No hay manera de eludir los bandazos de la economía global, menos cuando la nuestra es una abierta al mundo y al mercado. En ella, bajo las órdenes de la doctrina y el poder concentrado, prácticamente todas las operaciones relevantes de las finanzas, el comercio o la inversión foránea se desarrollan con la más amplia libertad y conforme a las nerviosas señales de los mercados.
Las agarraderas nacionales o estatales para poder, o querer según sea el caso, hacer frente a los desajustes mayores de la maquinaria económica que, en muchos casos, tienen origen foráneo o fueron contaminados por las convulsiones del entorno global, suelen ser lentas y poco imaginativas.
Tal vez sea debido a la conciencia que se tiene de la enorme vulnerabilidad, que los augures y sheriffs de la alta finanza o sus delegaciones implantadas por estos lares emiten juicios y recomendaciones en favor de moderaciones, cuya lectura en los salones y corredores del poder de Palacio ha sido de una lentitud persistente en la dinámica económica y unas manipulaciones financieras que repercuten en dicha lentitud.
La economía es separada, cuando no cercenada, de la sociedad cuyos temores se exacerban cuando circunstancias agravadas, como la que estamos mal pasando, se apoderan de escenarios amplificados por los medios masivos y otros mecanismos de manipulación de la opinión y los sentimientos públicos.
Insistir en que nada pasa ni tiene por qué pasar, como suelen hacerlo la Cuarta y su oficial mayor de agitación y propaganda, puede no ser una práctica adecuada cuando las sirenas suenan y el ánimo de millones se mueve y conmueve por rumores ominosos de la recesión y el desempleo.
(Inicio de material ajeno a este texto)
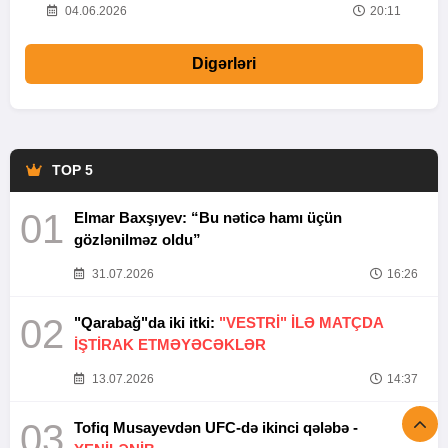
20
04.06.2026
20:11
Digərləri
TOP 5
01
Elmar Baxşıyev: “Bu nəticə hamı üçün
gözlənilməz oldu”
31.07.2026
16:26
02
"Qarabağ"da iki itki:
"VESTRİ" İLƏ MATÇDA
İŞTİRAK ETMƏYƏCƏKLƏR
13.07.2026
14:37
03
Tofiq Musayevdən UFC-də ikinci qələbə -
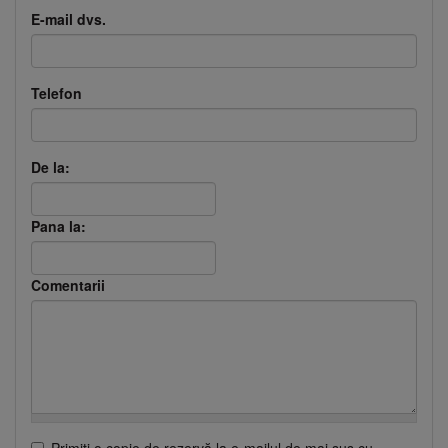
E-mail dvs.
Telefon
De la:
Pana la:
Comentarii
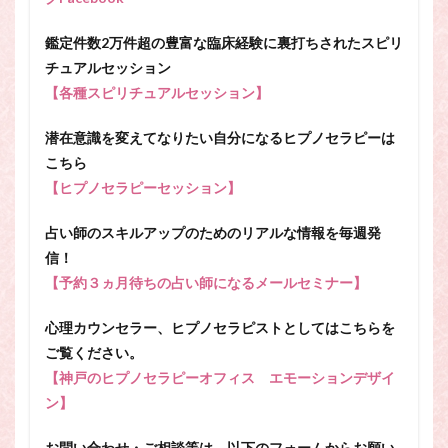
鑑定件数2万件超の豊富な臨床経験に裏打ちされたスピリ
チュアルセッション
【各種スピリチュアルセッション】
潜在意識を変えてなりたい自分になるヒプノセラピーは
こちら
【ヒプノセラピーセッション】
占い師のスキルアップのためのリアルな情報を毎週発
信！
【予約３ヵ月待ちの占い師になるメールセミナー】
心理カウンセラー、ヒプノセラピストとしてはこちらを
ご覧ください。
【神戸のヒプノセラピーオフィス エモーションデザイ
ン】
お問い合わせ・ご相談等は、以下のフォームからお願い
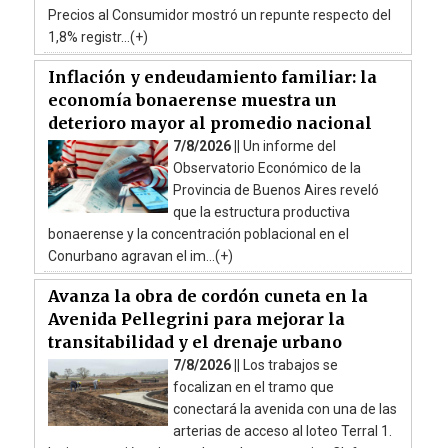
Precios al Consumidor mostró un repunte respecto del
1,8% registr...(+)
Inflación y endeudamiento familiar: la
economía bonaerense muestra un
deterioro mayor al promedio nacional
7/8/2026 ||
Un informe del
Observatorio Económico de la
Provincia de Buenos Aires reveló
que la estructura productiva
bonaerense y la concentración poblacional en el
Conurbano agravan el im...(+)
Avanza la obra de cordón cuneta en la
Avenida Pellegrini para mejorar la
transitabilidad y el drenaje urbano
7/8/2026 ||
Los trabajos se
focalizan en el tramo que
conectará la avenida con una de las
arterias de acceso al loteo Terral 1.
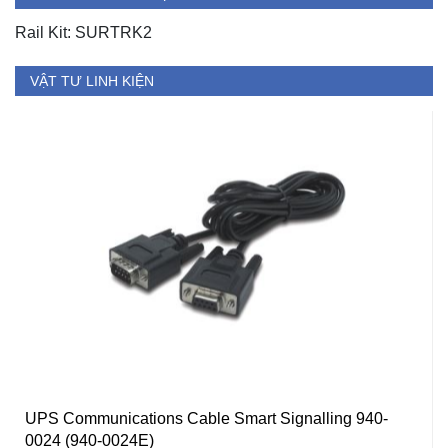
Rail Kit: SURTRK2
VẬT TƯ LINH KIỆN
UPS Communications Cable Smart Signalling 940-
0024 (940-0024E)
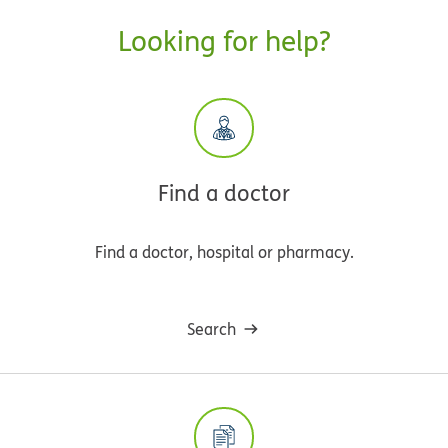
Looking for help?
Find a doctor
Find a doctor, hospital or pharmacy.
Search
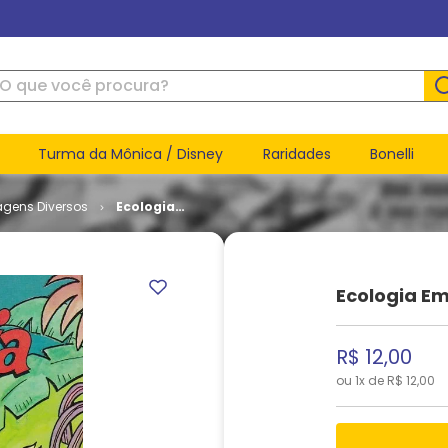
ue você procura?
Turma da Mônica / Disney
Raridades
Bonelli
agens Diversos
Ecologia
em
Quadrinhos
# 3
Ecologia E
R$
12
,
00
ou
1
x de
R$
12
,
00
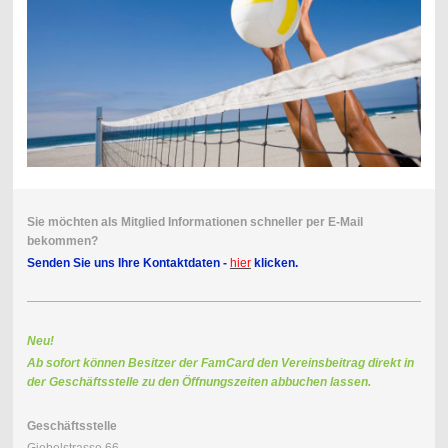
Sie möchten als Mitglied Informationen schneller per E-Mail
bekommen?
Senden Sie uns Ihre Kontaktdaten -
hier
klicken.
Neu!
Ab sofort können Besitzer der FamCard den Vereinsbeitrag direkt in
der Geschäftsstelle zu den Öffnungszeiten abbuchen lassen.
Geschäftsstelle
Giebelstrasse 66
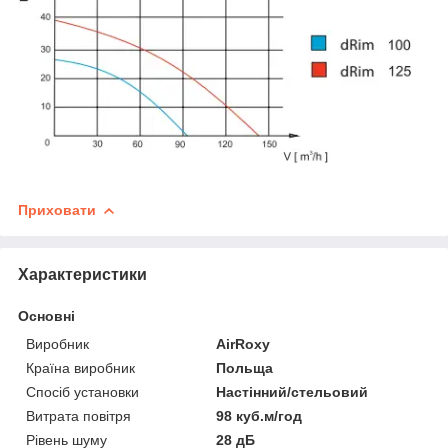
Приховати
Характеристики
Основні
Виробник
AirRoxy
Країна виробник
Польща
Спосіб установки
Настінний/стельовий
Витрата повітря
98 куб.м/год
Рівень шуму
28 дБ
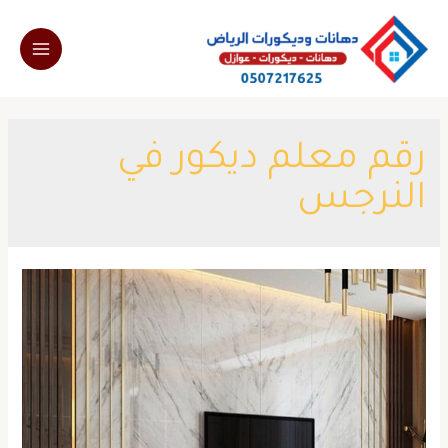
خطي
لى
Main
لمحتوى
Menu
رقم معلم ديكور في
النرجس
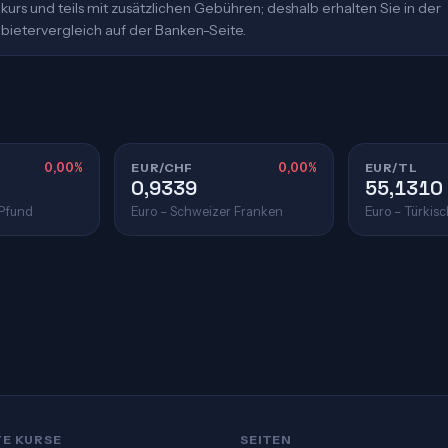
urs und teils mit zusätzlichen Gebühren; deshalb erhalten Sie in der
bietervergleich auf der Banken-Seite.
0,00%
EUR/CHF
0,00%
EUR/TL
0,9339
55,1310
 Pfund
Euro – Schweizer Franken
Euro – Türkisc
TE KURSE
SEITEN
Preparar a la población para una eventualidad como la referida no es fácil ni es un camino exento de peligros. No sólo de aquellos provenientes del propio complejo económico financiero sino de las muchas y variadas subjetividades que alimentan y riegan temores e inseguridades, inmejorable caldo de cultivo para poner contra las cuerdas a las democracias, irrumpiendo los “llamados de la selva” que suelen atizar convocatorias rupturistas del orden político democrático y la entronización de las peores cataduras autoritarias o dictatoriales. Que, de entrada, son bien recibidas por el respetable, que indemne y resentido piensa que es el ajuste de cuentas “necesario”.
Ante escenarios disruptivos es cuando la democracia se pone en juego como sistema de participación y decisión colectiva, donde es posible procesar y emitir discursos de aliento y confianza en la protección colectiva e institucional que puedan derivar de una ampliación y consolidación de una legitimidad ganada en las urnas. Aquí no se trata, las más de las veces, de elecciones que refresquen los comandos del Estado, sino de una producción sistemática y arriesgada de estrategias bien cimentadas en políticas congruentes y asequibles para el más común de los ciudadanos.
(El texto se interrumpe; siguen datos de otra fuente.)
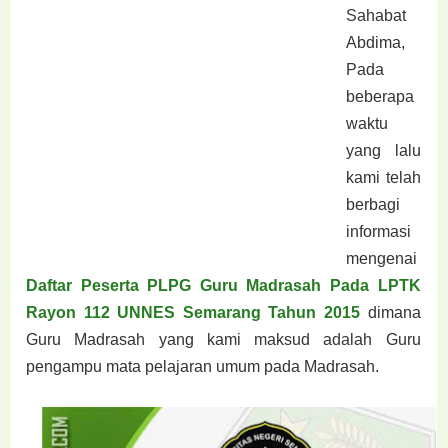
Sahabat
Abdima,
Pada
beberapa
waktu
yang lalu
kami telah
berbagi
informasi
mengenai
Daftar Peserta PLPG Guru
Madrasah Pada LPTK
Rayon 112 UNNES Semarang Tahun 2015
dimana
Guru Madrasah yang kami maksud adalah
Guru
pengampu mata pelajaran umum pada Madrasah.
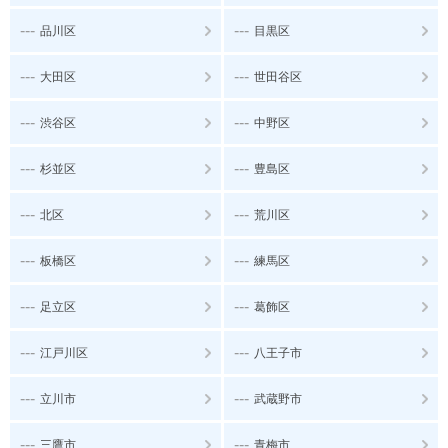
---
---
品川区
目黒区
---
---
大田区
世田谷区
---
---
渋谷区
中野区
---
---
杉並区
豊島区
---
---
北区
荒川区
---
---
板橋区
練馬区
---
---
足立区
葛飾区
---
---
江戸川区
八王子市
---
---
立川市
武蔵野市
---
---
三鷹市
青梅市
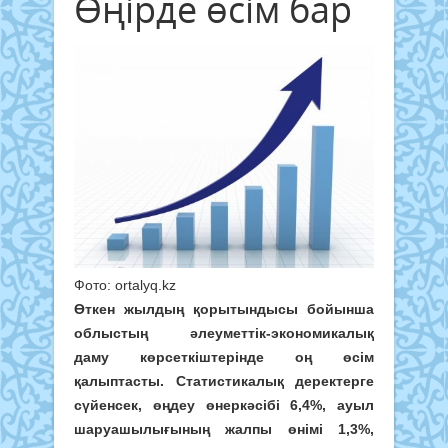
Өңірде өсім бар
Фото: ortalyq.kz
Өткен жылдың қорытындысы бойынша
облыстың әлеуметтік-экономикалық
даму көрсеткіштерінде оң өсім
қалыптасты. Статистикалық деректерге
сүйенсек, өңдеу өнеркәсібі 6,4%, ауыл
шаруашылығының жалпы өнімі 1,3%,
Vivimos, así lo dicen los medios casi a diario y lo ilustran algunos de los mejores pensadores políticos, una crisis mayor de las democracias. La nuestra, sin ser paradigmática ni caso excepcional, muestra varias insuficiencias para llevar a cabo tareas como las sugeridas; junto con la desigualdad social y económica, es el mal gobierno al que la violencia criminal reprueba a diario, el elemento más corrosivo del orden político que implica una multitud de convenciones, arreglos y convicciones de los que en mucho depende la estabilidad de un régimen.
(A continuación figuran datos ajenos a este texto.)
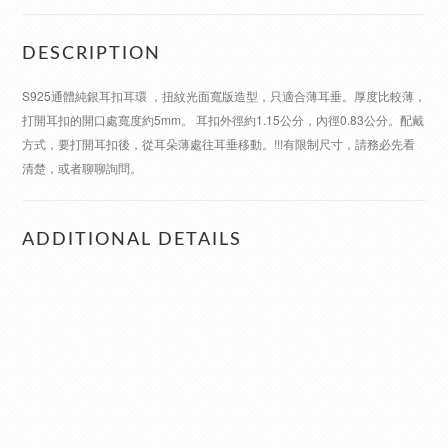
DESCRIPTION
S925通體純銀耳扣耳環 ，扭紋光面寬版造型，只適合薄耳垂。厚度比較薄，
打開耳扣的開口處寬度約5mm。 耳扣外徑約1.15公分，內徑0.83公分。配戴
方式，要打開耳扣後，從耳朵薄處往耳垂移動。!!!有限制尺寸，請務必先看
清楚，或者聊聊詢問。
ADDITIONAL DETAILS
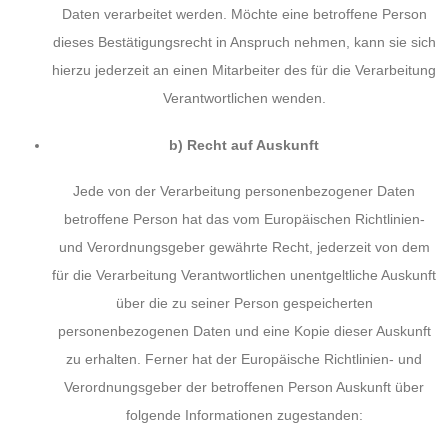
Daten verarbeitet werden. Möchte eine betroffene Person
dieses Bestätigungsrecht in Anspruch nehmen, kann sie sich
hierzu jederzeit an einen Mitarbeiter des für die Verarbeitung
Verantwortlichen wenden.
b) Recht auf Auskunft
Jede von der Verarbeitung personenbezogener Daten
betroffene Person hat das vom Europäischen Richtlinien-
und Verordnungsgeber gewährte Recht, jederzeit von dem
für die Verarbeitung Verantwortlichen unentgeltliche Auskunft
über die zu seiner Person gespeicherten
personenbezogenen Daten und eine Kopie dieser Auskunft
zu erhalten. Ferner hat der Europäische Richtlinien- und
Verordnungsgeber der betroffenen Person Auskunft über
folgende Informationen zugestanden:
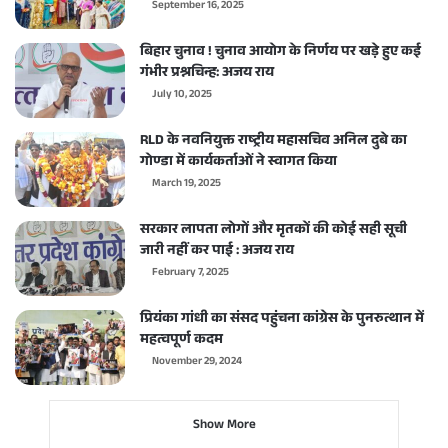
September 16, 2025
बिहार चुनाव ! चुनाव आयोग के निर्णय पर खड़े हुए कई
गंभीर प्रश्नचिन्ह: अजय राय
July 10, 2025
RLD के नवनियुक्त राष्ट्रीय महासचिव अनिल दुबे का
गोण्डा में कार्यकर्ताओं ने स्वागत किया
March 19, 2025
सरकार लापता लोगों और मृतकों की कोई सही सूची
जारी नहीं कर पाई : अजय राय
February 7, 2025
प्रियंका गांधी का संसद पहुंचना कांग्रेस के पुनरुत्थान में
महत्वपूर्ण कदम
November 29, 2024
Show More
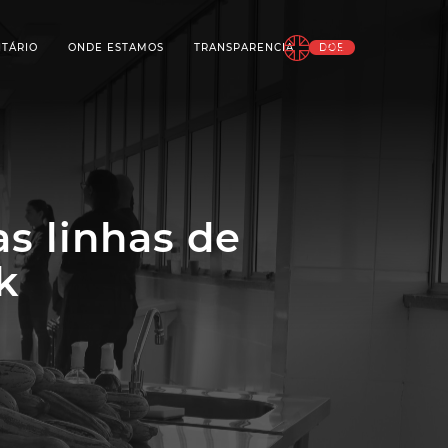
EN
NTÁRIO
ONDE ESTAMOS
TRANSPARENCIA
DOE
s linhas de
k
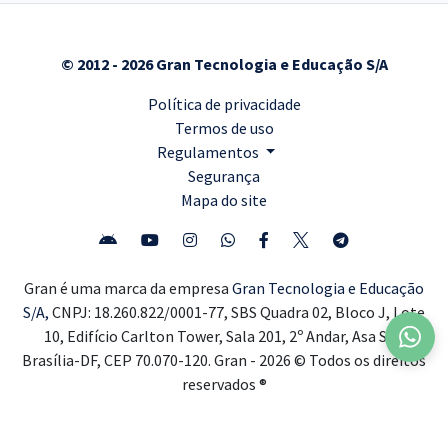
© 2012 - 2026 Gran Tecnologia e Educação S/A
Política de privacidade
Termos de uso
Regulamentos
Segurança
Mapa do site
Gran é uma marca da empresa
Gran Tecnologia e Educação
S/A,
CNPJ: 18.260.822/0001-77, SBS Quadra 02, Bloco J, Lote
10, Edifício Carlton Tower, Sala 201, 2º Andar, Asa Sul,
Brasília-DF, CEP 70.070-120. Gran - 2026 © Todos os direitos
reservados ®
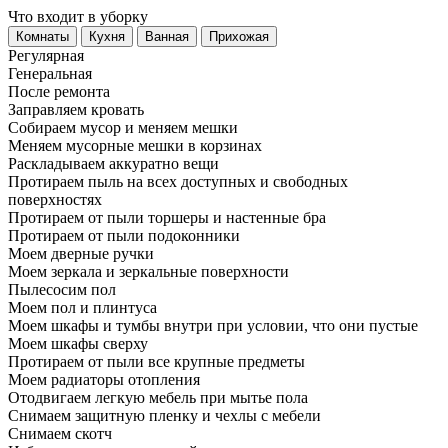
Что входит в уборку
Регу­лярная
Гене­ральная
После ремонта
Заправляем кровать
Собираем мусор и меняем мешки
Меняем мусорные мешки в корзинах
Раскладываем аккуратно вещи
Протираем пыль на всех доступных и свободных
поверхностях
Протираем от пыли торшеры и настенные бра
Протираем от пыли подоконники
Моем дверные ручки
Моем зеркала и зеркальные поверхности
Пылесосим пол
Моем пол и плинтуса
Моем шкафы и тумбы внутри при условии, что они пустые
Моем шкафы сверху
Протираем от пыли все крупные предметы
Моем радиаторы отопления
Отодвигаем легкую мебель при мытье пола
Снимаем защитную пленку и чехлы с мебели
Снимаем скотч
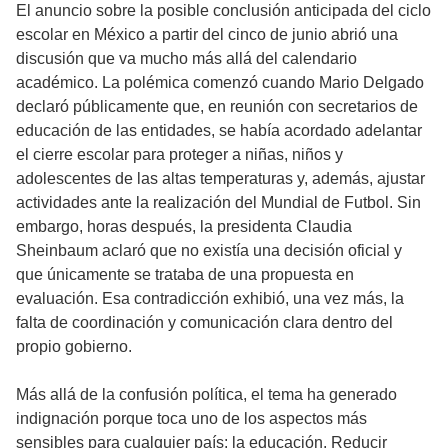
El anuncio sobre la posible conclusión anticipada del ciclo
escolar en México a partir del cinco de junio abrió una
discusión que va mucho más allá del calendario
académico. La polémica comenzó cuando Mario Delgado
declaró públicamente que, en reunión con secretarios de
educación de las entidades, se había acordado adelantar
el cierre escolar para proteger a niñas, niños y
adolescentes de las altas temperaturas y, además, ajustar
actividades ante la realización del Mundial de Futbol. Sin
embargo, horas después, la presidenta Claudia
Sheinbaum aclaró que no existía una decisión oficial y
que únicamente se trataba de una propuesta en
evaluación. Esa contradicción exhibió, una vez más, la
falta de coordinación y comunicación clara dentro del
propio gobierno.
Más allá de la confusión política, el tema ha generado
indignación porque toca uno de los aspectos más
sensibles para cualquier país: la educación. Reducir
Aquí no estamos cambiando un viejo régimen. Al nuestro, en cansina decadencia, se le abren brechas para que el talante plebeyo se asome a la política y el poder, pero las élites siguen ahí y no parecen dispuestas a dejar sus privilegios. Lo que, por cierto, nadie o muy pocos han pedido en tiempo y forma.
Los legisladores se aconsejan y se van, como en el corrido, las secretarías, con las que el Presidente dice que es suficiente para gobernar, tratan de hacerlo y todos los demás quedamos a la vera de un camino sinuoso y oprimido por la niebla o la tormenta. A la espera de otra oportunidad que, de ser así, tardará en llegar a los que siguen.
El lenguaje sencillo no es pueril, la jerga populachera no es ni política ni popular. Quienes mejor lo saben y entienden son esos mexicanos del pueblo que los del gobierno dicen entender y hasta guiar. Habrá que verlos en movimiento una vez que el chaparrón económico se asiente. Si ocurre.